By: Olaitan Olanrewaju
A solid foundation for Black-Palestinian solidarity was laid in 1967 by the Student Nonviolent Coordinating Committee (SNCC), which stated: “In the Middle East, America has worked with and used the powerful organized Zionist movement to take over another people's home and to replace these people with a partner who has well served America's purpose” (SNCC, 1967).
As time has passed, this alliance between the Black and Palestinian communities has only grown stronger. At the pinnacle of the Black Lives Matter movement in 2020, Black communities all around the world asked one question: In the face of our suffering, who will stand with us? Who will bear our pain? The Palestinians were not reluctant to answer this question.

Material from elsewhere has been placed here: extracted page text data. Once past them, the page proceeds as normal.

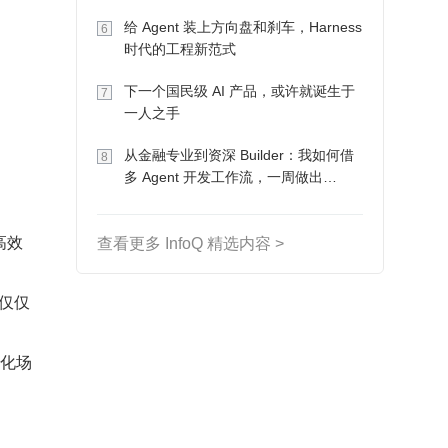
Token 收入却为 0
给 Agent 装上方向盘和刹车，Harness
6
时代的工程新范式
下一个国民级 AI 产品，或许就诞生于
7
一人之手
从金融专业到资深 Builder：我如何借
8
多 Agent 开发工作流，一周做出
MVP、一个月上线
高效
查看更多 InfoQ 精选内容 >
仅仅
活化场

Taqi Spateen, an artist based in Bethlehem, exemplifies this enduring solidarity. Moved by the protests following George Floyd’s tragic death, he channeled his inspiration into a powerful act of resistance: a mural painted on the Israeli Separation Wall. This act of defiance not only honors Floyd’s memory but also symbolizes the rejection of physical and ideological barriers that seek to stifle the Palestinian spirit. Spateen's mural of Floyd sits next to depictions of Palestinian teen activist Ahed Tamimi and martyred medic Razan al-Najjar. With this mural, Spateen made one thing clear: We will all be free.

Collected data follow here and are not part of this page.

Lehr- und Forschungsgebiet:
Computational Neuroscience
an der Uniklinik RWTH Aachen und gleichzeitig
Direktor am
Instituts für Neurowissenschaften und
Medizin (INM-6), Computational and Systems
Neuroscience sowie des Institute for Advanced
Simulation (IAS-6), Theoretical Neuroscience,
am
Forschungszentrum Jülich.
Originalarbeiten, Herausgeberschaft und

Scholar and activist, Angela Davis’, 2020 statement further reflects on the collective struggles and sacrifices of Black and Palestinian communities, each portraying a story of resilience and resistance.

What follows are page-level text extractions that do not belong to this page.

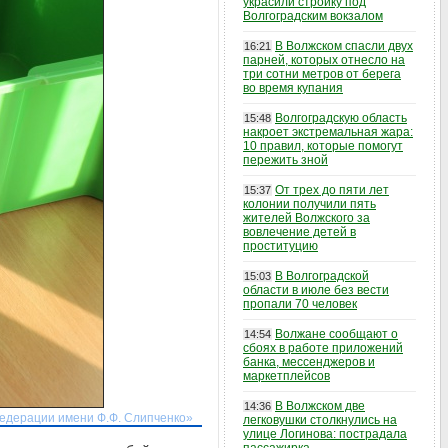
украсили стройку под
Волгоградским вокзалом
В Волжском спасли двух
16:21
парней, которых отнесло на
три сотни метров от берега
во время купания
Волгоградскую область
15:48
накроет экстремальная жара:
10 правил, которые помогут
пережить зной
От трех до пяти лет
15:37
колонии получили пять
жителей Волжского за
вовлечение детей в
проституцию
В Волгоградской
15:03
области в июле без вести
пропали 70 человек
Волжане сообщают о
14:54
сбоях в работе приложений
банка, мессенджеров и
маркетплейсов
В Волжском две
14:36
Федерации имени Ф.Ф. Слипченко»
легковушки столкнулись на
улице Логинова: пострадала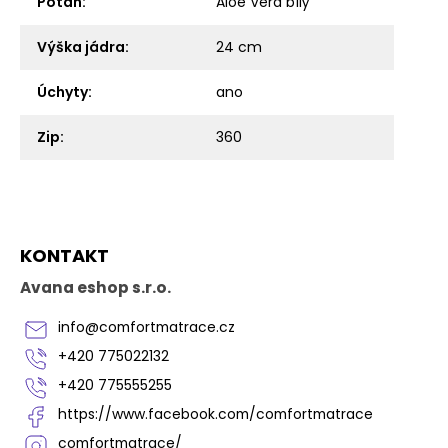
Potah
:
Aloe Vera bílý
Výška jádra
:
24 cm
Úchyty
:
ano
Zip
:
360
Z
KONTAKT
á
p
Avana eshop s.r.o.
a
t
info
@
comfortmatrace.cz
í
+420 775022132
+420 775555255
https://www.facebook.com/comfortmatrace
comfortmatrace/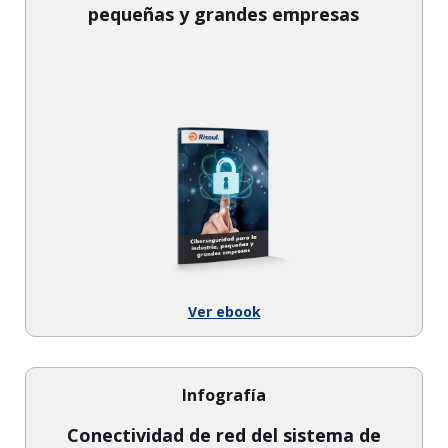
pequeñas y grandes empresas
Ver ebook
Infografía
Conectividad de red del sistema de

As Israel's extremist right-wing government has waged war on Gazans, Black Lives Matter (BLM) chapters, such as BLM Los Angeles, have spoken out in support of Palestinians, drawing attention to the ongoing fight against settler colonialism and apartheid: “Black Lives Matter Grassroots stands in solidarity with our Palestinian family who are currently resisting 57 years of settler colonialism and apartheid. As Black people continue the fight to end militarism and mass incarceration in our own communities, let us understand the resistance in Palestine as an attempt to tear down the gates of the world's largest open-air prison.” In the profound recognition of themselves within each other's struggles, Palestinians and Black people share a mutual understanding that their paths to freedom are inexorably intertwined. Through this shared recognition, they acknowledge that the liberation of one is inextricably linked with the liberation of the other. Together, Black people and Palestinians are creating a vision of a world in which their lives are sacred and liberation knows no bounds.